Retrieving my jug, I settle back into my chair and say, “I didn’t exactly find it, let’s just say it found me.”
“I see, and I think I understand the rifle now,” he put forth with what I swear was another small creak of a smile at the corner of his mouth. “This is what you meant when you asked if had been in your cabin isn’t it?”
Now he’s just playing dumb or coy I thought to myself, “Of course.”
“Stop calling me that. My name is Joseph.”
“My apologies Joseph, I can honestly say I wasn’t the one who placed your father’s hat in your cabin. Now, if you believe me or not is completely up to you but you must ask yourself—what would I have to gain from such an act?” His words fell like stones from the sky as he spoke them, too much weight being carried along with them. Was it just me and my paranoia or was this old man double tapping every word with extra meaning? Playing with me, toying with my obvious over emotional state, there must be a way to get at the truth, and maybe it was staring me right in the face the whole time.

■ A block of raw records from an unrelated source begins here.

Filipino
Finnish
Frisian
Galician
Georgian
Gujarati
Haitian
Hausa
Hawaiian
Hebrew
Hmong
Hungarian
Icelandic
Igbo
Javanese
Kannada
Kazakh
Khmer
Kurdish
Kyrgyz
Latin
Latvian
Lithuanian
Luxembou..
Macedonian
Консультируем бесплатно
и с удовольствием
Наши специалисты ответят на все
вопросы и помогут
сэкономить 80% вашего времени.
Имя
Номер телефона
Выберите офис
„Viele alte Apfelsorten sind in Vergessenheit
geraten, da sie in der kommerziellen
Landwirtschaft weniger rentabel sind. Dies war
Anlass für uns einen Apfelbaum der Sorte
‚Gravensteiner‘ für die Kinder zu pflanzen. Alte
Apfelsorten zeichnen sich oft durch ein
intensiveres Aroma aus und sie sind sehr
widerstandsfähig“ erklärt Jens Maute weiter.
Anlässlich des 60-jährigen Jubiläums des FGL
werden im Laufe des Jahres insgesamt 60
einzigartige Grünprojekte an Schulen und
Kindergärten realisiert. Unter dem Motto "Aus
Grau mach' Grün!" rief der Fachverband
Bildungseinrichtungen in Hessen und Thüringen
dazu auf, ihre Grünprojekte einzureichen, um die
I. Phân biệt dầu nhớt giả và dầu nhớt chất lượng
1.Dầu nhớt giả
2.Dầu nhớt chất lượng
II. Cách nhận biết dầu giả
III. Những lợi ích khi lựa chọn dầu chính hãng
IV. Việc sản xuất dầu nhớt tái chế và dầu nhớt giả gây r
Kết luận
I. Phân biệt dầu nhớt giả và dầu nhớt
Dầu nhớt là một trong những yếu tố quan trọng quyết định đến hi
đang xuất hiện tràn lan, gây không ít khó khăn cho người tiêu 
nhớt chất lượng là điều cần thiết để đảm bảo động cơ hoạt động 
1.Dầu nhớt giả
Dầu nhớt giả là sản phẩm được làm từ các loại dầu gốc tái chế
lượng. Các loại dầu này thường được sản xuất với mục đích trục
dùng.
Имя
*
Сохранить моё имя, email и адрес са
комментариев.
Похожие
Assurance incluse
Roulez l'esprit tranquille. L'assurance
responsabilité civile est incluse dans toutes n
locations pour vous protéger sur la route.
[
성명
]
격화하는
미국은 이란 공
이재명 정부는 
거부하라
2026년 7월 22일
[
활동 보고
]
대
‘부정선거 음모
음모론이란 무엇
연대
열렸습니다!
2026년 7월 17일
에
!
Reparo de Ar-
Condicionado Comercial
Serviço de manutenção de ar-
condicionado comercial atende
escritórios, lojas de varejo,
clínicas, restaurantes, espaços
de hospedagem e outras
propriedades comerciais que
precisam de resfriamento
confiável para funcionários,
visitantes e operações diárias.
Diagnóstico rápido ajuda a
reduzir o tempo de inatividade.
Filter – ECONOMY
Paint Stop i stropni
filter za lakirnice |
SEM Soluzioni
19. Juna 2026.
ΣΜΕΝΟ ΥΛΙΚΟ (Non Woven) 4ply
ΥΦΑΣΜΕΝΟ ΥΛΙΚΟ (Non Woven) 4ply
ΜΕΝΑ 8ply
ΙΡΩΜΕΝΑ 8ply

What one wants and what one gets is rarely the same, we all know this yet we still strive for both to be in unison at every step. We can step forth with our right and change the entire day by choosing that first step. But, who is to say that the day we experience is better than the day started with the left. He questioned his thoughts from the very moment that he found himself knowing. People may be friends, or they may be less yet the senses that they experience their lives are their own. Who am I to take that away? Who am I but a servant? What words dare I share? Forgive me for what I know and for those secrets that I am just now letting loose. Forgive me the reasons that are only known to two.